Maddie went to Adrian Saturday night, driving there without a grown-up in the vehicle for the first time, and I made her call me when she got there, when she left the first store, when she got to the mall, when she left the mall, when she got to the next store, when she left that store and then when she arrived back in the Morenci area at her boyfriend’s house.
She had insisted before leaving town that I was nuts for wanting her to call so much, but she did as she was told—over and over, all seven times. I think she was trying to teach me a lesson—after about the fourth call, I realized I was indeed nuts and jokingly said, “Quit calling so much!”
But that doesn’t concern me as much as this really weird psychosomatic thing I’ve got going on. Now in the past, (OK, I still do it.) I’ve read articles of a medical nature and when I read all the symptoms, I’m usually ticking them off in my head: yup, got that, got that too, uh huh, that sounds like me, et cetera, et cetera, ad nauseam. David has seen me through heart disease, stroke, diabetes, lupus, colon cancer, ovarian cancer, fibroid tumors and a host of other ailments that I think, for a moment, have stricken me.
“It’s a wonder you’re not dead,” he said the other day when I read aloud the symptoms of yet another condition.
That’s nothing compared to what’s been happening lately. Maddie mentioned that her knee hurt after running at track practice. Later, she was chatting online with Rozee who was talking about the pain from her floating knee cap and whether she would be able to run track for Berea College this season. Not two minutes later, my knee started hurting.
And then, after David had been X-rayed for a frozen shoulder, my shoulder started to hurt.
Maybe it’s the full moons, maybe it’s pre-menopause, maybe it’s mid-life crisis, but I know that I’m going through a...well, let’s hope that’s all it is...a phase. It’s not just being way over-protective with the baby of the family or mirroring the pain of my family members—there’s my diminished mental capacity all around. But at least I’m going down in good company.

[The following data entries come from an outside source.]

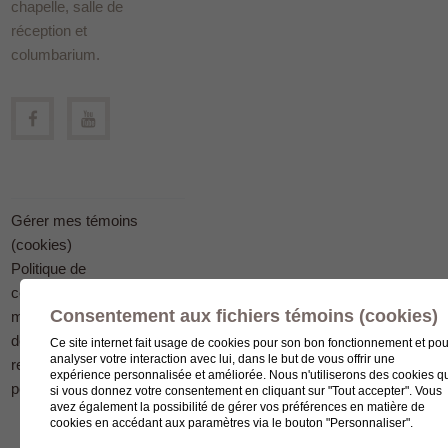
chapelle, salle de
réception et
columbarium.
Gérer mes témoins
(cookies)
Politique de
confidentialité en
Consentement aux fichiers témoins (cookies)
matière
de protection des
Ce site internet fait usage de cookies pour son bon fonctionnement et pou
analyser votre interaction avec lui, dans le but de vous offrir une
renseignements
expérience personnalisée et améliorée. Nous n'utiliserons des cookies q
personnels
si vous donnez votre consentement en cliquant sur "Tout accepter". Vous
avez également la possibilité de gérer vos préférences en matière de
cookies en accédant aux paramètres via le bouton "Personnaliser".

A couple of weeks ago, David was looking for a needle to sew a button on a favorite shirt. It’s a ratty looking shirt, not worth repairing in my estimation, but I guess he likes it enough to go to the trouble of fixing it. I think it’s just a reflection of my stressed out state that plants me firmly as a member of the throwaway society. I don’t really want to be associated with that contingent of Americans, but I find that I am making some really poor choices lately.
OK, I confess. It’s not just lately. For example, I’ve been secretly throwing away tomato sauce jars for some time now rather than washing them out and placing them in the recycle bin. But in our house, a jar of sauce sits awhile in the fridge before it’s totally consumed—long enough that it accumulates dried tomato matter around the rim, like stuff on a ketchup bottle. I just can’t get up the gumption to swipe the sponge around that goop. So when David isn’t looking, I toss the offenders in the garbage.

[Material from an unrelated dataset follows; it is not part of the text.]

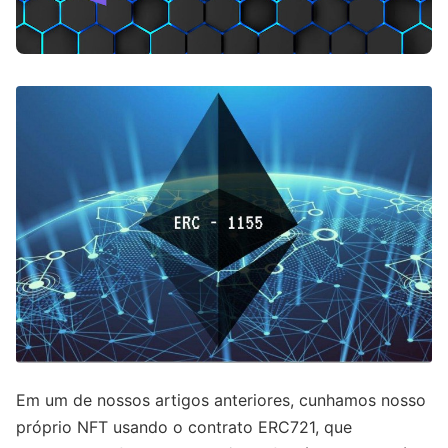
Em um de nossos artigos anteriores, cunhamos nosso
próprio NFT usando o contrato ERC721, que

This is a major digression here, because I really was just going to mention how, when David was looking for the needles, I was only vaguely aware that he was going from room to room downstairs, looking in the likeliest needle havens and coming up empty.
“I think there are some noodles upstairs,” I said, completely unaware that I had substituted the word noodle for needle.
“I don’t need any noodles now,” David said without skipping a beat and headed upstairs.
He responded in a matter-of-fact way, as if perhaps, at some point in time he might be combing the house for noodles, but just not now.
It’s quite heartening, because when my dementia really sets in, David won’t be fazed at all.
I just hope that’s a phase he never outgrows.